Introduction | ▴Top |
Kaposi sarcoma (KS) is a malignant angioproliferative mesenchymal tumor caused by human herpesvirus-8 (HHV-8) [1, 2]. HHV-8 targets spindle cells in the endothelium and causes angiogenesis through the production of vascular endothelial growth factor (VEGF) molecules, pro-inflammatory cytokines, and growth factors [2]. KS is recognized by violaceous or hyperpigmented plaques involving the skin, mucous membranes, gastrointestinal tract, and lungs [2-4]. The four types of KS include classic, endemic, iatrogenic, and epidemic or acquired immune deficiency syndrome (AIDS)-related KS [2, 5]. Epidemic KS is an AIDS-defining illness with a higher burden seen in homosexual men [2, 4]. First trialed in 1996 at the peak of the AIDS pandemic, antiretroviral therapy (ART) has reduced the incidence and burden of KS in human immunodeficiency virus (HIV)-infected patients [6, 7]. Sporadic cases continue to be reported in patients defaulting on therapy or engaging in risky behaviors.
In the era of ART, pulmonary KS (PKS) is exceedingly rare, and patients often present with fever, dyspnea, cough, wheezing, hemoptysis, or chest pain [1, 4]. PKS manifests as reticular opacities and unilateral pleural effusions on chest radiographs; however, bronchoscopy with biopsy is essential for a definitive diagnosis and excluding non-tuberculous mycobacterial infections or non-cystic fibrosis bronchiectasis [4]. PKS is treated with ART coupled with systemic chemotherapy.
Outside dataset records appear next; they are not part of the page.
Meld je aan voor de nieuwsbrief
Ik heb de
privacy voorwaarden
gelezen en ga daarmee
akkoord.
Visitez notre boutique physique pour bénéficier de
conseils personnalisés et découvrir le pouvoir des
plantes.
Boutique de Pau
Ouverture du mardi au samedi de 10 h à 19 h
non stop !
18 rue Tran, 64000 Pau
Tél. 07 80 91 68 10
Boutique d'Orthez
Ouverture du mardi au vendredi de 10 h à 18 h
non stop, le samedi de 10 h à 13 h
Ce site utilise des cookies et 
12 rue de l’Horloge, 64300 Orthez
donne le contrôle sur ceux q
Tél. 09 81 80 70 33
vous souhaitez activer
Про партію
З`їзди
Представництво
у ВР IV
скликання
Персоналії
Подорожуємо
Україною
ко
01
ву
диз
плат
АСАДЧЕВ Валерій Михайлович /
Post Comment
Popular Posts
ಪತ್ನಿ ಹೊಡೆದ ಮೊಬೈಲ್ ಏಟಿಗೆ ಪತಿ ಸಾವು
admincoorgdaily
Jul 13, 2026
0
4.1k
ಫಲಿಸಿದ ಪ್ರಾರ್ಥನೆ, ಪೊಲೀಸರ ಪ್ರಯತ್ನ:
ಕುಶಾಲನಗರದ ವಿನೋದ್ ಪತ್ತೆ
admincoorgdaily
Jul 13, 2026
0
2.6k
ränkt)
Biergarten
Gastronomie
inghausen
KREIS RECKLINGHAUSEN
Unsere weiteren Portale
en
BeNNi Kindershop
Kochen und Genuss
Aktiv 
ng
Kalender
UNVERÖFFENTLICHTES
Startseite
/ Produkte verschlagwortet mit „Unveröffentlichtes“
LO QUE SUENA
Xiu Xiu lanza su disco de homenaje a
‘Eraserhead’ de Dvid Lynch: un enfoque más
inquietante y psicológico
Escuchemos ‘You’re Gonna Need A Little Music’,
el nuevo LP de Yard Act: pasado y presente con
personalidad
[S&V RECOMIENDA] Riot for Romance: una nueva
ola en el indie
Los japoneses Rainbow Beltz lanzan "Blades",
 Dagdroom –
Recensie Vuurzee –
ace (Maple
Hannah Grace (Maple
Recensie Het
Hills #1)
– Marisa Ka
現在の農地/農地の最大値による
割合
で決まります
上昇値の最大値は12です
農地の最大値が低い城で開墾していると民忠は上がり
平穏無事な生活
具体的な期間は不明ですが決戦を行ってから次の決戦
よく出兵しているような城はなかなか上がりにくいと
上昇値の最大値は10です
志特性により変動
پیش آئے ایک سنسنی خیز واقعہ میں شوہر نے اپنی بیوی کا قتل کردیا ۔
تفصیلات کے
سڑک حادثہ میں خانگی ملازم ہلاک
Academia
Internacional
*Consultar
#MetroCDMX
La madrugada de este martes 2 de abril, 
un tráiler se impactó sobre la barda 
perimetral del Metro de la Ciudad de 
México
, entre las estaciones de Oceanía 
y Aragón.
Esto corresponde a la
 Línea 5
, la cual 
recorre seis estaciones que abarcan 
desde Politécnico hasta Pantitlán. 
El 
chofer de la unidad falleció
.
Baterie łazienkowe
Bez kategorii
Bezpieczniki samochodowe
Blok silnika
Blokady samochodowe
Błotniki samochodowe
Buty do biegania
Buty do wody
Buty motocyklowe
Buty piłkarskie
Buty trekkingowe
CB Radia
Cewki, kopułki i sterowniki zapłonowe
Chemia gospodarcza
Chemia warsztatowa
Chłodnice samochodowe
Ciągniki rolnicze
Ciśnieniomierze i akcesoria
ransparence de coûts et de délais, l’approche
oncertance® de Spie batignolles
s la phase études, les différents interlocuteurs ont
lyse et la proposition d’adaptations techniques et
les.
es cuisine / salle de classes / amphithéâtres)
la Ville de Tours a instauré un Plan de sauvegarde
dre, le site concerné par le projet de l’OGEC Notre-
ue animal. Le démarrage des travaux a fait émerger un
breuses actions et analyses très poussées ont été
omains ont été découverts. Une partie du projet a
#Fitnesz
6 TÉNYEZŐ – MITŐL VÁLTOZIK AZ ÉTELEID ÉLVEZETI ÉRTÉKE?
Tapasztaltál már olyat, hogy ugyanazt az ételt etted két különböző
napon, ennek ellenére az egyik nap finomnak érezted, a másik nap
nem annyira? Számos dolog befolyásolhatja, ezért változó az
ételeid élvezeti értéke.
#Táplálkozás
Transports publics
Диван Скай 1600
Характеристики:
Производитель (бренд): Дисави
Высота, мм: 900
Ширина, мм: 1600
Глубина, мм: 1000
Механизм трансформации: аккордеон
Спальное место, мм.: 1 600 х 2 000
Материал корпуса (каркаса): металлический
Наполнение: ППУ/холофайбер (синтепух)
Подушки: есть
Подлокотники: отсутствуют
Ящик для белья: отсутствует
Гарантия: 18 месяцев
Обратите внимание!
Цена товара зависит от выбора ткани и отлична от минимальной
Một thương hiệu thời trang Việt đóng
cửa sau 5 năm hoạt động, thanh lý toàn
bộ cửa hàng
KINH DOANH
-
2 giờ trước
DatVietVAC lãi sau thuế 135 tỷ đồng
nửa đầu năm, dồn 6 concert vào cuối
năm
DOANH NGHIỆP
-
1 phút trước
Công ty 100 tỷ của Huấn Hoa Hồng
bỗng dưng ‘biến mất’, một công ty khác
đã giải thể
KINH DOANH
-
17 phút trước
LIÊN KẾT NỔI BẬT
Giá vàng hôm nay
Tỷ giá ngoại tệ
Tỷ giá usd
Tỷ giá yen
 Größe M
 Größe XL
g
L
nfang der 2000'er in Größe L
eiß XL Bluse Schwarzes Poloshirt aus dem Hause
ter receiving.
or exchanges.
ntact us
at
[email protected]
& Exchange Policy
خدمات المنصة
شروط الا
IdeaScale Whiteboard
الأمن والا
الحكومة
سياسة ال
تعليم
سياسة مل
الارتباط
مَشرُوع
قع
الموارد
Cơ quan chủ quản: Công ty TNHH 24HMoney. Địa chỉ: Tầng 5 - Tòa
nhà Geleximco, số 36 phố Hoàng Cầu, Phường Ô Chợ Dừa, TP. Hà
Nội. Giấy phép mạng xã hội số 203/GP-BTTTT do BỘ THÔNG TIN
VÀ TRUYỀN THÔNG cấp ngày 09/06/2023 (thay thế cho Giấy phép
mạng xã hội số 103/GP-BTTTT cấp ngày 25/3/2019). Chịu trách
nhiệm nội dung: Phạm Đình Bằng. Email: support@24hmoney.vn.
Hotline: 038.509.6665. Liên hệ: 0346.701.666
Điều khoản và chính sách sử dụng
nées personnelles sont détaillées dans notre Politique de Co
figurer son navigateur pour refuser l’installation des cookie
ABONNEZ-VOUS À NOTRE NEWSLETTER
The National Comprehensive Cancer Network (NCCN) guidelines recommend pegylated liposomal doxorubicin and paclitaxel as first-line agents in patients seropositive for HIV [2, 8]. Herein, we describe a case series of two male patients with a history of AIDS who presented to our emergency room with cough and dyspnea. Both patients were found to have PKS and were discharged on ART after medical optimization. One patient started chemotherapy, while the other patient was lost to follow-up.
Case Reports | ▴Top |
Case 1
A 33-year-old male with a history of tobacco and amphetamine use presented to the emergency department (ED) complaining of shortness of breath for 1 month. Dyspnea progressively worsened, and was associated with paroxysmal nocturnal dyspnea and bilateral leg swelling. The patient also reported a 30 pounds weight loss and a productive cough over the same duration, but denied night sweats, hemoptysis, chest pain, palpitations, nausea, vomiting, fever, chills, or recent international travel. The patient denied a family history of heart failure, sudden cardiac death, ischemic heart disease, or malignant arrhythmia. The patient participated in anoreceptive sexual intercourse with male partners but reported inconsistent use of barrier contraception.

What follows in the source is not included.